▶ _Activity_
Retype the whole listing exactly. Leave out pictures.
START Data for this exercise
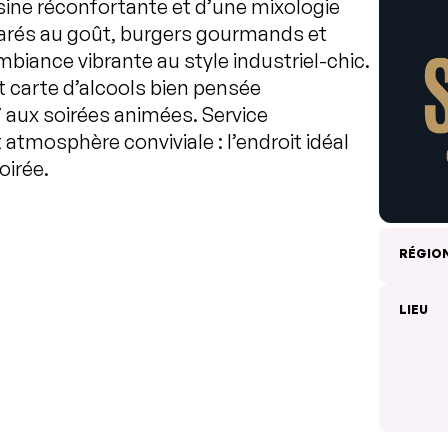
isine réconfortante et d’une mixologie
parés au goût, burgers gourmands et
mbiance vibrante au style industriel-chic.
et carte d’alcools bien pensée
 aux soirées animées. Service
atmosphère conviviale : l’endroit idéal
oirée.
RÉGIO
LIEU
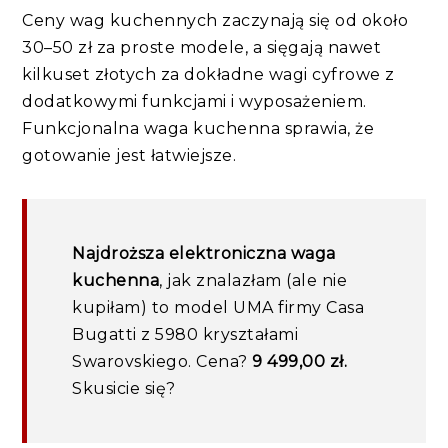
Ceny wag kuchennych zaczynają się od około
30–50 zł za proste modele, a sięgają nawet
kilkuset złotych za dokładne wagi cyfrowe z
dodatkowymi funkcjami i wyposażeniem.
Funkcjonalna waga kuchenna sprawia, że
gotowanie jest łatwiejsze.
Najdroższa elektroniczna waga
kuchenna
, jak znalazłam (ale nie
kupiłam) to model UMA firmy Casa
Bugatti z 5980 kryształami
Swarovskiego. Cena?
9 499,00 zł.
Skusicie się?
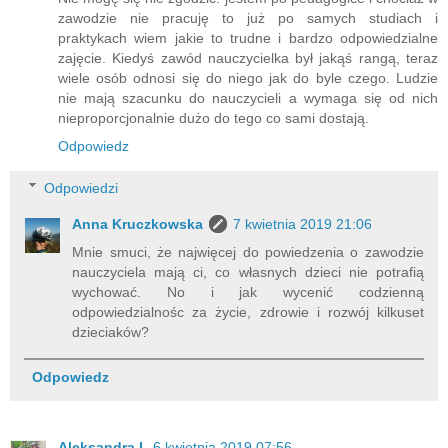
zawodzie nie pracuję to już po samych studiach i
praktykach wiem jakie to trudne i bardzo odpowiedzialne
zajęcie. Kiedyś zawód nauczycielka był jakąś rangą, teraz
wiele osób odnosi się do niego jak do byle czego. Ludzie
nie mają szacunku do nauczycieli a wymaga się od nich
nieproporcjonalnie dużo do tego co sami dostają.
Odpowiedz
Odpowiedzi
Anna Kruczkowska
7 kwietnia 2019 21:06
Mnie smuci, że najwięcej do powiedzenia o zawodzie
nauczyciela mają ci, co własnych dzieci nie potrafią
wychować. No i jak wycenić codzienną
odpowiedzialnośc za życie, zdrowie i rozwój kilkuset
dzieciaków?
Odpowiedz
Aleksandra I.
6 kwietnia 2019 07:56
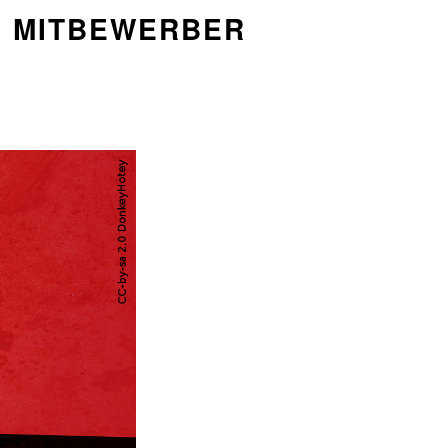
EN MITBEWERBER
END Data for this exercise
▶ _Reply to the exercise_
isine réconfortante et d’une mixologie
parés au goût, burgers gourmands et
mbiance vibrante au style industriel-chic.
et carte d’alcools bien pensée
 aux soirées animées. Service
atmosphère conviviale : l’endroit idéal
oirée.
RÉGIO
LIEU
Ceny wag kuchennych zaczynają się od około
30–50 zł za proste modele, a sięgają nawet
kilkuset złotych za dokładne wagi cyfrowe z
dodatkowymi funkcjami i wyposażeniem.
Funkcjonalna waga kuchenna sprawia, że
gotowanie jest łatwiejsze.
Najdroższa elektroniczna waga
kuchenna
, jak znalazłam (ale nie
kupiłam) to model UMA firmy Casa
Bugatti z 5980 kryształami
Swarovskiego. Cena?
9 499,00 zł.
Skusicie się?
zawodzie nie pracuję to już po samych studiach i
praktykach wiem jakie to trudne i bardzo odpowiedzialne
zajęcie. Kiedyś zawód nauczycielka był jakąś rangą, teraz
wiele osób odnosi się do niego jak do byle czego. Ludzie
nie mają szacunku do nauczycieli a wymaga się od nich
nieproporcjonalnie dużo do tego co sami dostają.
Odpowiedz
Odpowiedzi
Anna Kruczkowska
7 kwietnia 2019 21:06
Mnie smuci, że najwięcej do powiedzenia o zawodzie
nauczyciela mają ci, co własnych dzieci nie potrafią
wychować. No i jak wycenić codzienną
odpowiedzialnośc za życie, zdrowie i rozwój kilkuset
dzieciaków?
Odpowiedz
Aleksandra I.
6 kwietnia 2019 07:56
EN MITBEWERBER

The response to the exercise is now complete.